NEW YORK: US Treasury yields edged higher on Friday and held just above two-week lows reached on the previous day as investors weighed the likelihood that the Federal Reserve will spark an economic downturn as it aggressively hikes interest rates in a bid to stem soaring inflation.
Yields have dropped from more than decade highs reached before last week’s Fed meeting, when the US central bank hiked rates by 75 basis points, the biggest increase since 1994, and signaled that a similar move is possible in July.
“It’s been a huge move lower really across the curve. ... It’s come down to some pricing out of central bank tightening,” said Zachary Griffiths, an interest rate strategist at Wells Fargo in Charlotte, North Carolina.

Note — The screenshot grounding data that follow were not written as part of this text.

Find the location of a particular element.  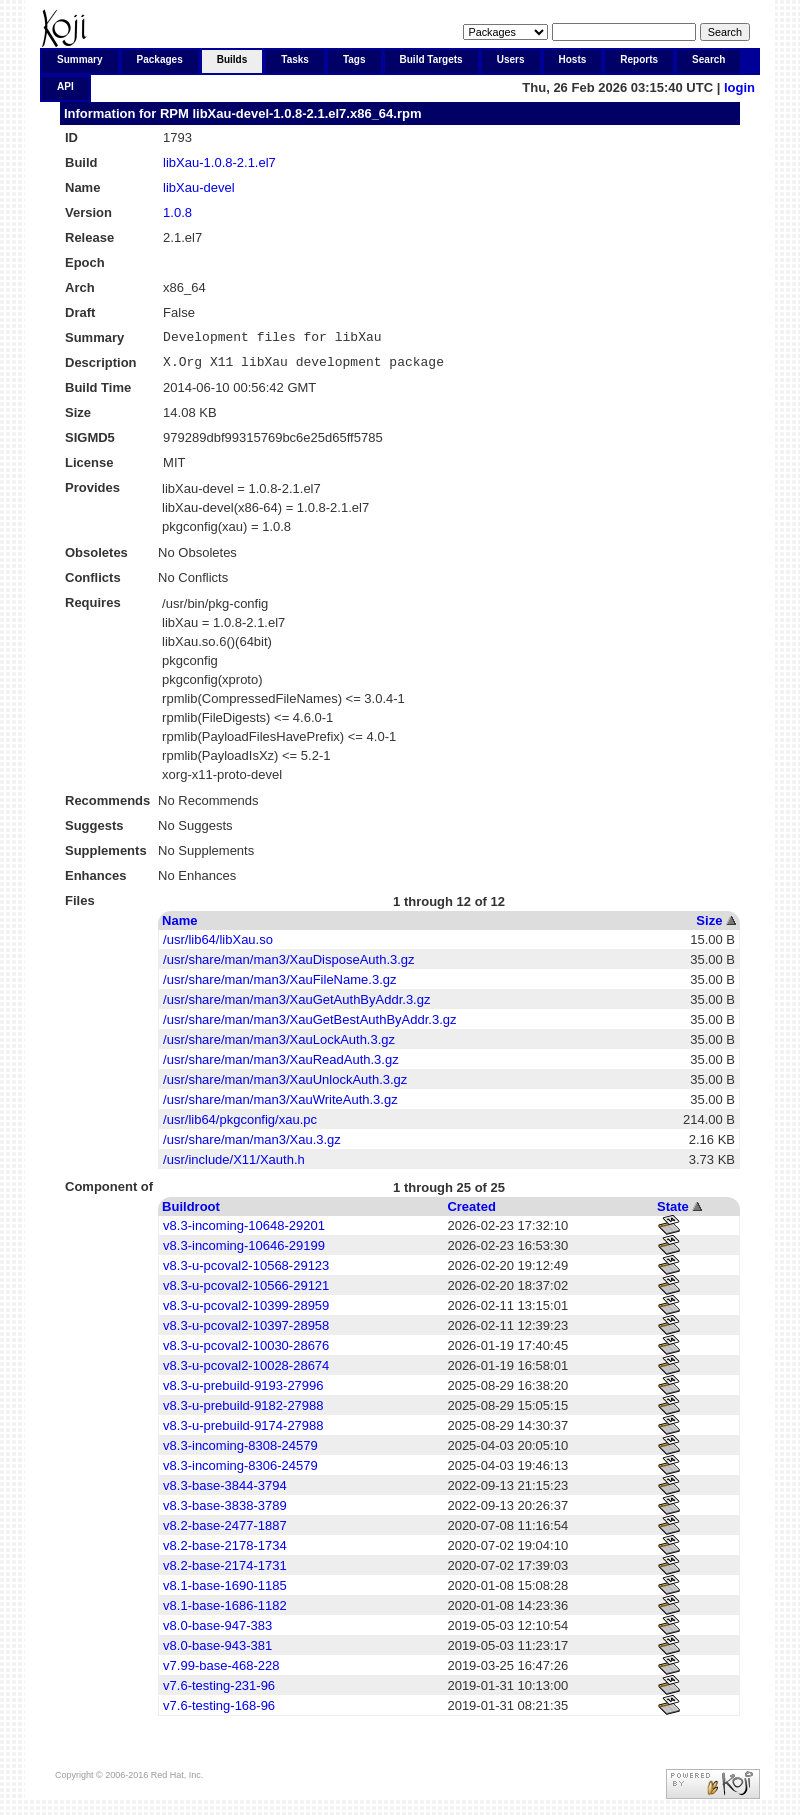

v8.3-u-pcoval2-10399-28959 is located at coordinates (246, 1311).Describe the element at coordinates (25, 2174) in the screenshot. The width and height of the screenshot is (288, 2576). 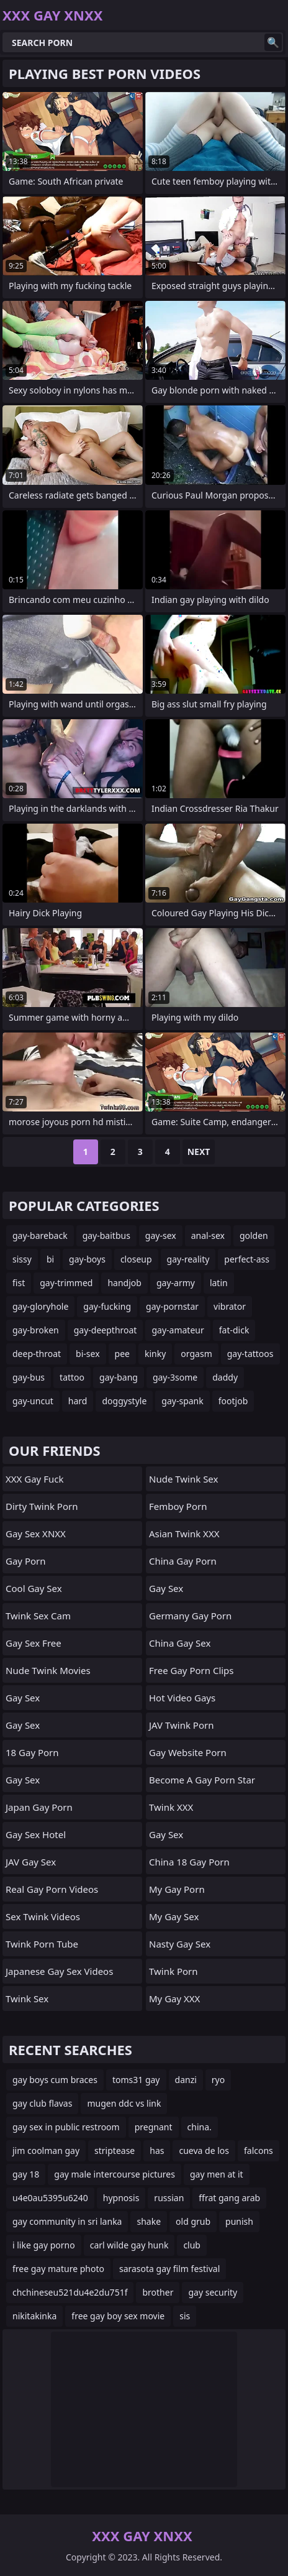
I see `gay 18` at that location.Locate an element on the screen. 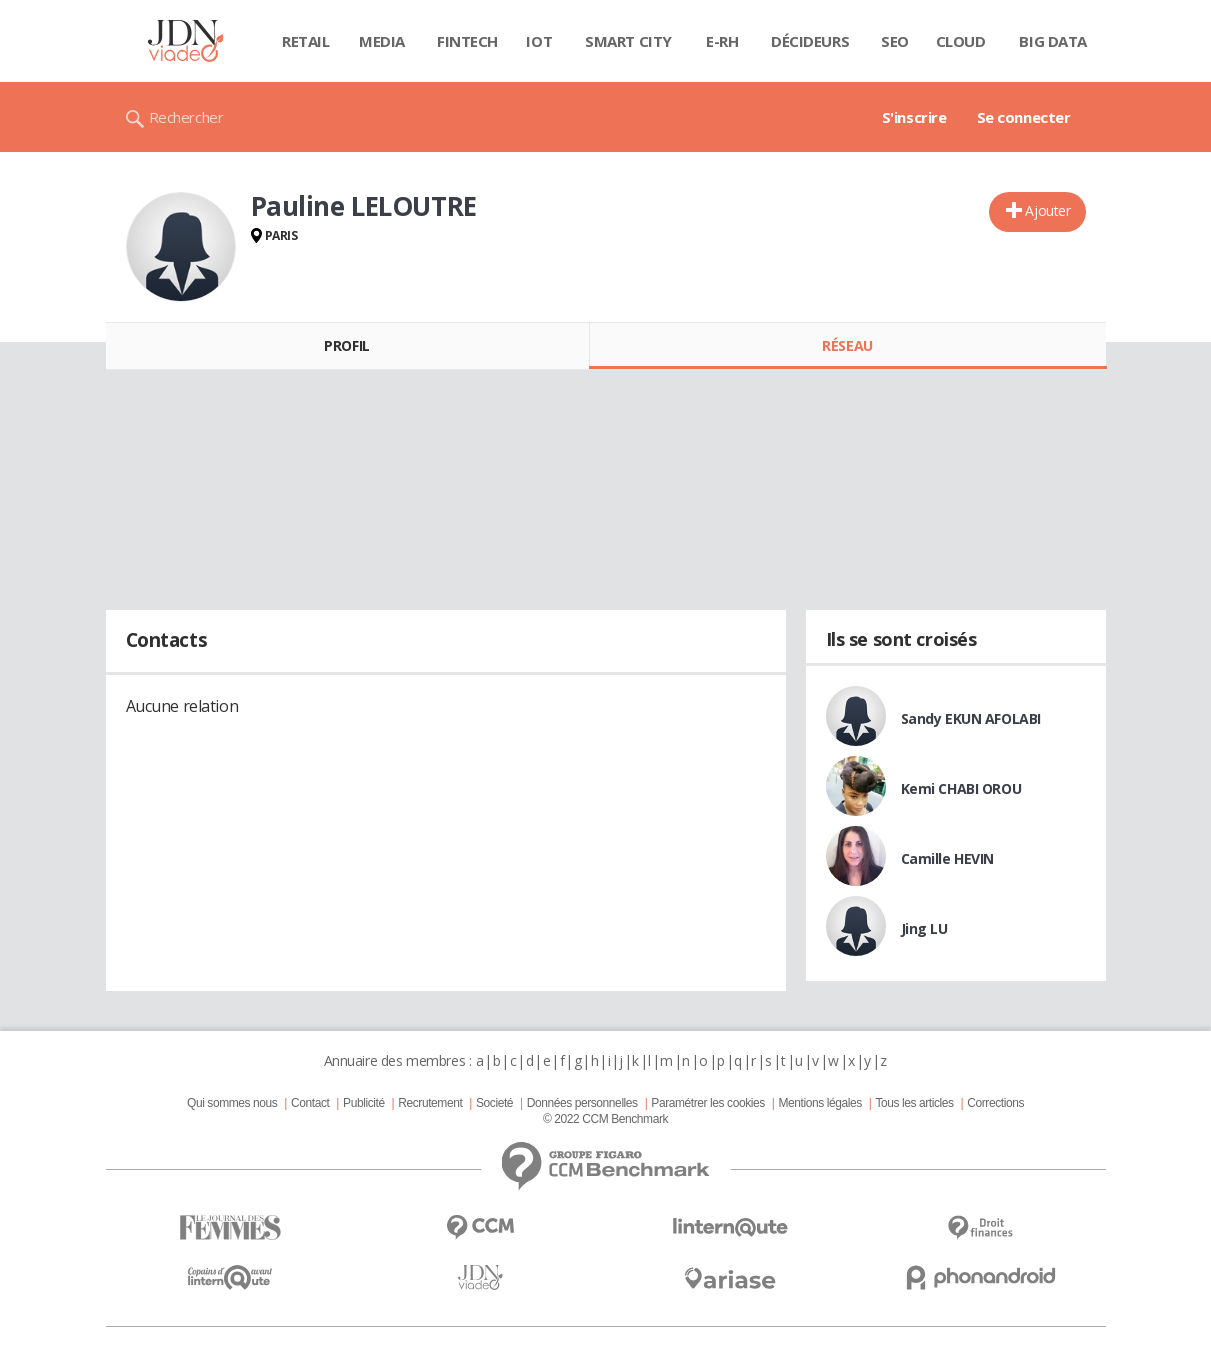 The width and height of the screenshot is (1211, 1363). Se connecter is located at coordinates (1024, 117).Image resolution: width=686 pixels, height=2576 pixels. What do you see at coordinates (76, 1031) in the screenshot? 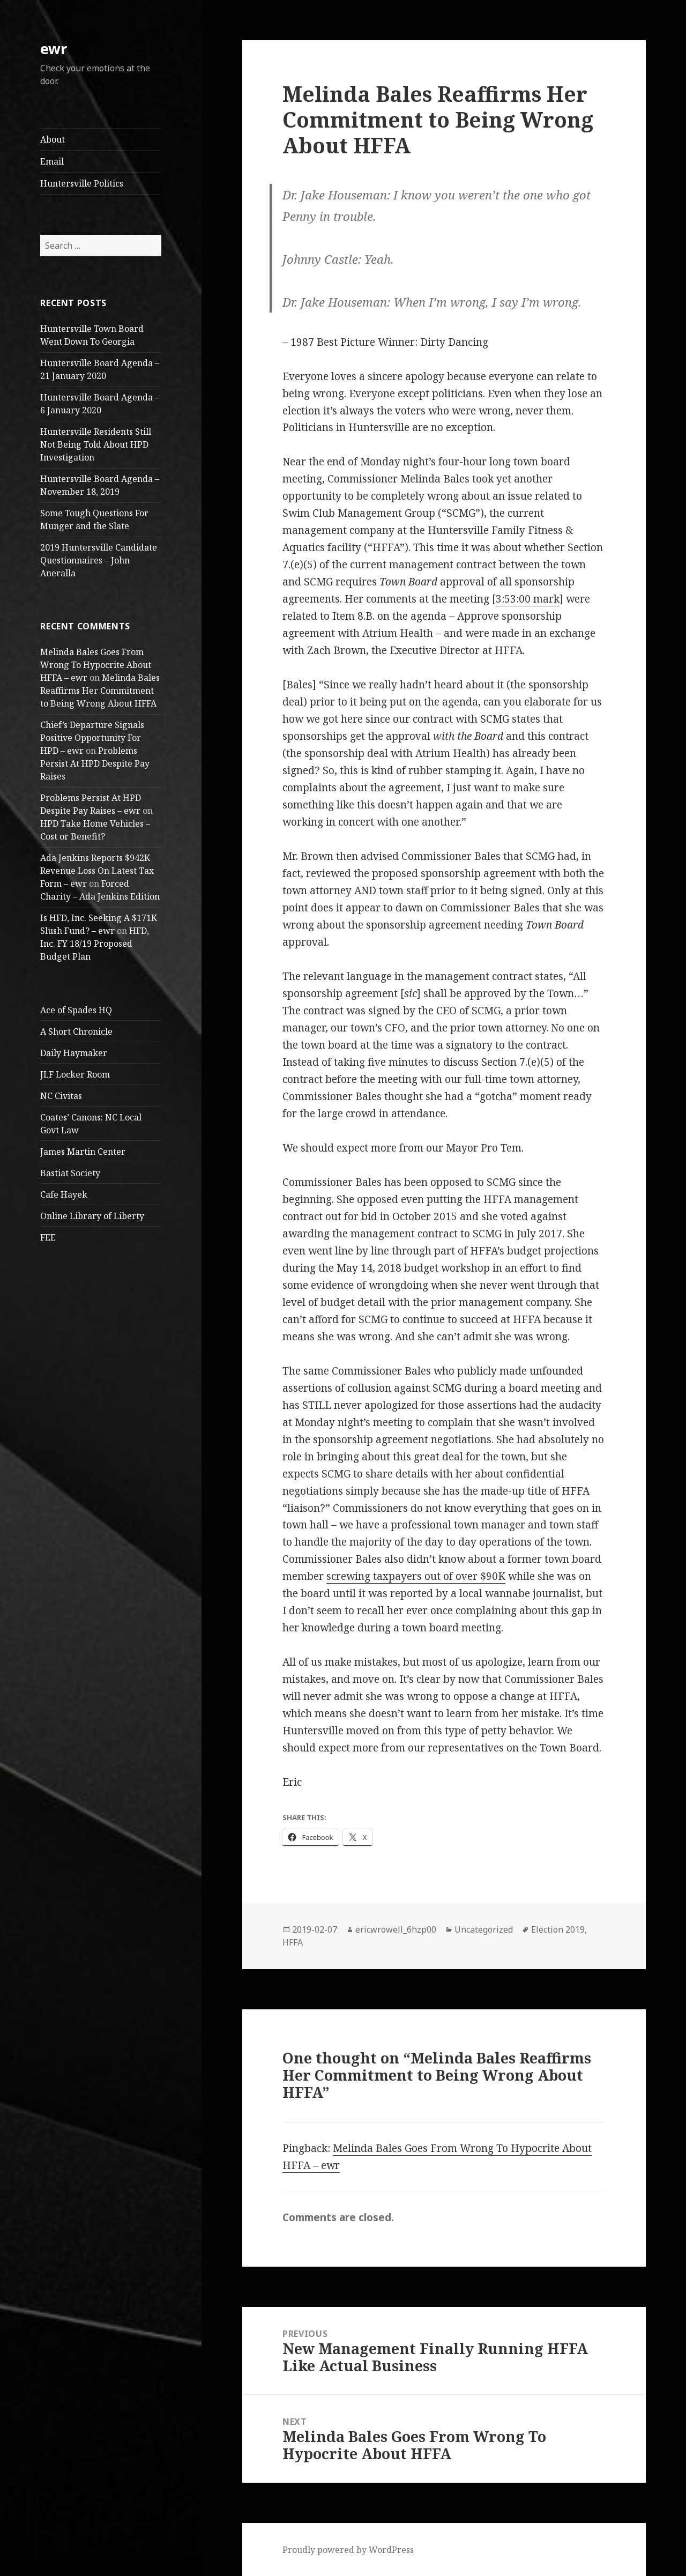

Fed funds futures traders have pared back expectations on how high the Fed is likely to raise its benchmark rate as concerns about an economic downturn increase. They are now pricing for the rate to rise to 3.49% by March, down from expectations last week that it would increase to around 4%. It is currently 1.58%.
Griffiths says inflation is unlikely to have peaked, however, which will likely keep the Fed on an aggressive rate hike path and keep shorter-dated yields elevated.
The next major catalyst for the market will likely be the release of the Personal Consumption Expenditures (PCE) price index next Thursday, which will be watched for further confirmation that price pressures remain heated.
“The focus on economic data at this point is going to be about as intense as it’s been in recent memory,” Griffiths said.
Fed Chairman Jerome Powell said on Thursday that the Fed’s commitment to reining in 40-year-high inflation is “unconditional” — but also comes with the risk of higher unemployment.
Yields briefly dipped on Friday after data showed that consumer sentiment fell to a record low in June.
Benchmark 10-year yields were last at 3.089%. They have fallen from 3.498% on June 14, the highest since April 2011.
Two-year Treasury yields were at 3.027%, down from 3.456% on June 14, which was the highest since November 2007.
The closely watched yield curve between two-year and 10-year notes was at 6 basis points, after inverting early last week. An inversion in this part of the curve is seen as a reliable indicator that a recession is likely in one to two years.